• [Problem details] Restate the data word for word. Leave the pictures out.

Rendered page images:
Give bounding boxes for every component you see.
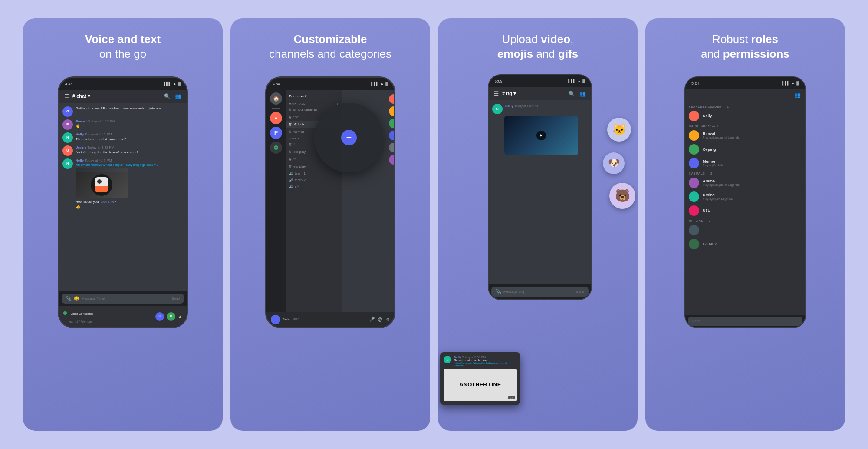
role-member-info: Mumor Playing Fortnite xyxy=(703,159,724,167)
role-member-nelly: Nelly xyxy=(688,109,802,123)
battery-icon: ▓ xyxy=(178,82,181,86)
attachment-icon[interactable]: 📎 xyxy=(66,296,71,301)
chat-header-1: ☰ # chat ▾ 🔍 👥 xyxy=(59,90,187,103)
at-icon[interactable]: @ xyxy=(378,317,382,322)
message-row: U Ursine Today at 4:43 PM I'm in! Let's … xyxy=(62,145,183,156)
status-bar-2: 4:58 ▌▌▌ ▲ ▓ xyxy=(266,78,394,90)
members-icon[interactable]: 👥 xyxy=(579,91,586,97)
chat-header-right-3: 🔍 👥 xyxy=(569,91,586,97)
emoji-sticker-2: 🐶 xyxy=(603,152,625,174)
role-section-hard-carry: HARD CARRY — 3 xyxy=(688,123,802,129)
phone-4: 5:24 ▌▌▌ ▲ ▓ 👥 FEARLESS LEADER — 1 Nelly xyxy=(684,76,806,328)
video-thumbnail[interactable]: ▶ xyxy=(504,116,578,155)
role-member-name: U3U xyxy=(703,208,710,213)
card4-title-robust: Robust roles xyxy=(712,33,778,46)
user-info: Nelly #885 xyxy=(271,315,299,324)
category-main-hall[interactable]: MAIN HALL + xyxy=(286,101,342,106)
chat-input-placeholder[interactable]: Message #lfg xyxy=(503,290,573,294)
send-button[interactable]: Send xyxy=(171,297,180,300)
roles-list: FEARLESS LEADER — 1 Nelly HARD CARRY — 3… xyxy=(685,101,805,315)
speaker-icon: 🔊 xyxy=(289,172,293,175)
role-member-arame: Arame Playing League of Legends xyxy=(688,176,802,190)
time-display-1: 4:46 xyxy=(65,82,73,86)
mic-icon[interactable]: 🎤 xyxy=(369,317,375,322)
message-username: Nelly Today at 5:07 PM xyxy=(505,104,588,108)
bottom-bar: Nelly #885 🎤 @ ⚙ xyxy=(266,312,394,327)
role-member-mumor: Mumor Playing Fortnite xyxy=(688,156,802,170)
role-member-status: Playing Fortnite xyxy=(703,164,724,167)
settings-icon[interactable]: ⚙ xyxy=(386,317,390,322)
member-avatar xyxy=(389,143,394,152)
hash-icon: # xyxy=(289,149,292,154)
wifi-icon: ▲ xyxy=(173,82,176,86)
message-text: 👋 xyxy=(76,124,183,129)
add-channel-button[interactable]: + xyxy=(341,130,357,145)
role-member-info: Ursine Playing Apex Legends xyxy=(703,193,733,200)
message-link: https://tenor.com/view/noot-penguin-read… xyxy=(76,163,183,166)
status-icons-3: ▌▌▌ ▲ ▓ xyxy=(568,79,585,83)
hamburger-icon[interactable]: ☰ xyxy=(64,93,69,99)
card2-title: Customizable channels and categories xyxy=(260,32,400,62)
channel-team1[interactable]: 🔊 team-1 xyxy=(286,170,342,177)
chevron-up-icon[interactable]: ▲ xyxy=(178,314,182,319)
phone-3: 5:09 ▌▌▌ ▲ ▓ ☰ # lfg ▾ 🔍 👥 xyxy=(488,74,592,300)
members-icon-roles[interactable]: 👥 xyxy=(794,92,801,98)
status-bar-4: 5:24 ▌▌▌ ▲ ▓ xyxy=(685,77,805,89)
server-icon-home[interactable]: 🏠 xyxy=(270,92,282,105)
role-avatar xyxy=(689,130,699,141)
role-member-status: Playing League of Legends xyxy=(703,136,740,139)
status-icons-4: ▌▌▌ ▲ ▓ xyxy=(782,81,799,85)
role-member-info: Ovjang xyxy=(703,147,716,152)
role-member-renwil: Renwil Playing League of Legends xyxy=(688,129,802,142)
hash-icon: # xyxy=(289,107,292,112)
server-icon-2[interactable]: F xyxy=(270,127,282,139)
search-icon[interactable]: 🔍 xyxy=(164,93,171,99)
role-avatar xyxy=(689,225,699,235)
role-member-name: Ursine xyxy=(703,193,733,197)
reaction[interactable]: 👍 1 xyxy=(76,205,183,209)
role-member-name: Arame xyxy=(703,179,740,183)
status-bar-3: 5:09 ▌▌▌ ▲ ▓ xyxy=(489,75,591,87)
roles-input[interactable]: Send xyxy=(692,319,798,323)
role-member-name: Nelly xyxy=(703,114,712,118)
server-icon-3[interactable] xyxy=(270,142,282,154)
play-button[interactable]: ▶ xyxy=(536,131,546,140)
message-row: N Nelly Today at 4:42 PM That makes a du… xyxy=(62,132,183,143)
members-icon[interactable]: 👥 xyxy=(175,93,181,99)
card3-content-area: 5:09 ▌▌▌ ▲ ▓ ☰ # lfg ▾ 🔍 👥 xyxy=(438,74,638,431)
card1-title: Voice and text on the go xyxy=(76,32,169,62)
message-text: That makes a duo! Anyone else? xyxy=(76,137,183,142)
card3-title-video: video xyxy=(541,33,570,46)
signal-icon: ▌▌▌ xyxy=(164,82,171,86)
card1-title-line2: on the go xyxy=(99,47,146,60)
voice-bar: Voice Connected team-1 / Friendos N R ▲ xyxy=(59,306,187,327)
video-message-row: N Nelly Today at 5:07 PM xyxy=(492,104,588,114)
role-member-info: U3U xyxy=(703,208,710,213)
message-input[interactable]: Message #chat xyxy=(82,297,169,300)
role-member-info: LA MEA xyxy=(703,242,717,246)
role-member-offline-1 xyxy=(688,223,802,237)
gif-preview: GIF xyxy=(76,168,128,198)
role-member-ursine: Ursine Playing Apex Legends xyxy=(688,190,802,204)
server-icon-1[interactable]: A xyxy=(270,112,282,124)
message-content: Nelly Today at 4:43 PM https://tenor.com… xyxy=(76,158,183,209)
voice-indicator xyxy=(63,311,67,315)
message-username: Ursine Today at 4:43 PM xyxy=(76,145,183,149)
role-member-info: Nelly xyxy=(703,114,712,118)
message-input-area: 📎 😊 Message #chat Send xyxy=(62,294,184,304)
search-icon[interactable]: 🔍 xyxy=(569,91,575,97)
channel-team2[interactable]: 🔊 team-2 xyxy=(286,177,342,183)
attachment-icon[interactable]: 📎 xyxy=(496,289,501,294)
message-text: I'm in! Let's get in the team-1 voice ch… xyxy=(76,150,183,155)
another-one-label: ANOTHER ONE xyxy=(459,382,501,388)
speaker-icon: 🔊 xyxy=(289,185,293,188)
avatar: N xyxy=(492,104,503,114)
send-button-3[interactable]: Send xyxy=(576,290,584,294)
hash-icon: # xyxy=(289,129,292,134)
channel-afk[interactable]: 🔊 afk xyxy=(286,183,342,190)
emoji-icon[interactable]: 😊 xyxy=(74,296,79,301)
role-member-ovjang: Ovjang xyxy=(688,142,802,156)
hamburger-icon[interactable]: ☰ xyxy=(494,91,499,97)
message-content: Nelly Today at 5:07 PM xyxy=(505,104,588,109)
avatar: R xyxy=(62,119,73,130)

• [Written answer]
Give bounding boxes for every component you see.
role-member-info: Mumor Playing Fortnite xyxy=(703,159,724,167)
role-member-nelly: Nelly xyxy=(688,109,802,123)
battery-icon: ▓ xyxy=(178,82,181,86)
attachment-icon[interactable]: 📎 xyxy=(66,296,71,301)
chat-header-1: ☰ # chat ▾ 🔍 👥 xyxy=(59,90,187,103)
at-icon[interactable]: @ xyxy=(378,317,382,322)
message-row: U Ursine Today at 4:43 PM I'm in! Let's … xyxy=(62,145,183,156)
status-bar-2: 4:58 ▌▌▌ ▲ ▓ xyxy=(266,78,394,90)
members-icon[interactable]: 👥 xyxy=(579,91,586,97)
chat-header-right-3: 🔍 👥 xyxy=(569,91,586,97)
emoji-sticker-2: 🐶 xyxy=(603,152,625,174)
role-section-hard-carry: HARD CARRY — 3 xyxy=(688,123,802,129)
phone-4: 5:24 ▌▌▌ ▲ ▓ 👥 FEARLESS LEADER — 1 Nelly xyxy=(684,76,806,328)
video-thumbnail[interactable]: ▶ xyxy=(504,116,578,155)
role-member-name: U3U xyxy=(703,208,710,213)
card4-title-robust: Robust roles xyxy=(712,33,778,46)
user-info: Nelly #885 xyxy=(271,315,299,324)
category-main-hall[interactable]: MAIN HALL + xyxy=(286,101,342,106)
chat-input-placeholder[interactable]: Message #lfg xyxy=(503,290,573,294)
send-button[interactable]: Send xyxy=(171,297,180,300)
roles-list: FEARLESS LEADER — 1 Nelly HARD CARRY — 3… xyxy=(685,101,805,315)
speaker-icon: 🔊 xyxy=(289,172,293,175)
role-member-arame: Arame Playing League of Legends xyxy=(688,176,802,190)
time-display-1: 4:46 xyxy=(65,82,73,86)
mic-icon[interactable]: 🎤 xyxy=(369,317,375,322)
message-username: Nelly Today at 5:07 PM xyxy=(505,104,588,108)
bottom-bar: Nelly #885 🎤 @ ⚙ xyxy=(266,312,394,327)
role-member-mumor: Mumor Playing Fortnite xyxy=(688,156,802,170)
role-member-status: Playing Fortnite xyxy=(703,164,724,167)
settings-icon[interactable]: ⚙ xyxy=(386,317,390,322)
member-avatar xyxy=(389,143,394,152)
hash-icon: # xyxy=(289,149,292,154)
wifi-icon: ▲ xyxy=(173,82,176,86)
message-text: 👋 xyxy=(76,124,183,129)
add-channel-button[interactable]: + xyxy=(341,130,357,145)
role-member-info: Ursine Playing Apex Legends xyxy=(703,193,733,200)
message-link: https://tenor.com/view/noot-penguin-read… xyxy=(76,163,183,166)
status-icons-3: ▌▌▌ ▲ ▓ xyxy=(568,79,585,83)
hamburger-icon[interactable]: ☰ xyxy=(64,93,69,99)
card2-title: Customizable channels and categories xyxy=(260,32,400,62)
channel-team1[interactable]: 🔊 team-1 xyxy=(286,170,342,177)
chevron-up-icon[interactable]: ▲ xyxy=(178,314,182,319)
phone-3: 5:09 ▌▌▌ ▲ ▓ ☰ # lfg ▾ 🔍 👥 xyxy=(488,74,592,300)
members-icon-roles[interactable]: 👥 xyxy=(794,92,801,98)
status-bar-4: 5:24 ▌▌▌ ▲ ▓ xyxy=(685,77,805,89)
server-icon-home[interactable]: 🏠 xyxy=(270,92,282,105)
role-avatar xyxy=(689,130,699,141)
role-member-status: Playing League of Legends xyxy=(703,136,740,139)
status-icons-4: ▌▌▌ ▲ ▓ xyxy=(782,81,799,85)
role-member-info: Ovjang xyxy=(703,147,716,152)
role-member-renwil: Renwil Playing League of Legends xyxy=(688,129,802,142)
hash-icon: # xyxy=(289,107,292,112)
server-icon-2[interactable]: F xyxy=(270,127,282,139)
search-icon[interactable]: 🔍 xyxy=(164,93,171,99)
role-avatar xyxy=(689,225,699,235)
role-member-name: Ursine xyxy=(703,193,733,197)
reaction[interactable]: 👍 1 xyxy=(76,205,183,209)
role-member-name: Arame xyxy=(703,179,740,183)
status-bar-3: 5:09 ▌▌▌ ▲ ▓ xyxy=(489,75,591,87)
roles-input[interactable]: Send xyxy=(692,319,798,323)
role-member-name: Nelly xyxy=(703,114,712,118)
server-icon-3[interactable] xyxy=(270,142,282,154)
play-button[interactable]: ▶ xyxy=(536,131,546,140)
message-row: N Nelly Today at 4:42 PM That makes a du… xyxy=(62,132,183,143)
members-icon[interactable]: 👥 xyxy=(175,93,181,99)
card3-content-area: 5:09 ▌▌▌ ▲ ▓ ☰ # lfg ▾ 🔍 👥 xyxy=(438,74,638,431)
card1-title: Voice and text on the go xyxy=(76,32,169,62)
message-text: That makes a duo! Anyone else? xyxy=(76,137,183,142)
card3-title-video: video xyxy=(541,33,570,46)
signal-icon: ▌▌▌ xyxy=(164,82,171,86)
card1-title-line2: on the go xyxy=(99,47,146,60)
voice-bar: Voice Connected team-1 / Friendos N R ▲ xyxy=(59,306,187,327)
video-message-row: N Nelly Today at 5:07 PM xyxy=(492,104,588,114)
role-member-info: U3U xyxy=(703,208,710,213)
message-input[interactable]: Message #chat xyxy=(82,297,169,300)
role-member-info: LA MEA xyxy=(703,242,717,246)
role-member-offline-1 xyxy=(688,223,802,237)
gif-preview: GIF xyxy=(76,168,128,198)
role-member-ursine: Ursine Playing Apex Legends xyxy=(688,190,802,204)
server-icon-1[interactable]: A xyxy=(270,112,282,124)
message-content: Nelly Today at 4:43 PM https://tenor.com… xyxy=(76,158,183,209)
voice-indicator xyxy=(63,311,67,315)
message-username: Ursine Today at 4:43 PM xyxy=(76,145,183,149)
role-member-info: Nelly xyxy=(703,114,712,118)
message-input-area: 📎 😊 Message #chat Send xyxy=(62,294,184,304)
search-icon[interactable]: 🔍 xyxy=(569,91,575,97)
channel-team2[interactable]: 🔊 team-2 xyxy=(286,177,342,183)
attachment-icon[interactable]: 📎 xyxy=(496,289,501,294)
message-text: I'm in! Let's get in the team-1 voice ch… xyxy=(76,150,183,155)
another-one-label: ANOTHER ONE xyxy=(459,382,501,388)
speaker-icon: 🔊 xyxy=(289,185,293,188)
avatar: N xyxy=(492,104,503,114)
send-button-3[interactable]: Send xyxy=(576,290,584,294)
hash-icon: # xyxy=(289,129,292,134)
channel-afk[interactable]: 🔊 afk xyxy=(286,183,342,190)
emoji-icon[interactable]: 😊 xyxy=(74,296,79,301)
role-member-ovjang: Ovjang xyxy=(688,142,802,156)
hamburger-icon[interactable]: ☰ xyxy=(494,91,499,97)
message-content: Nelly Today at 5:07 PM xyxy=(505,104,588,109)
avatar: R xyxy=(62,119,73,130)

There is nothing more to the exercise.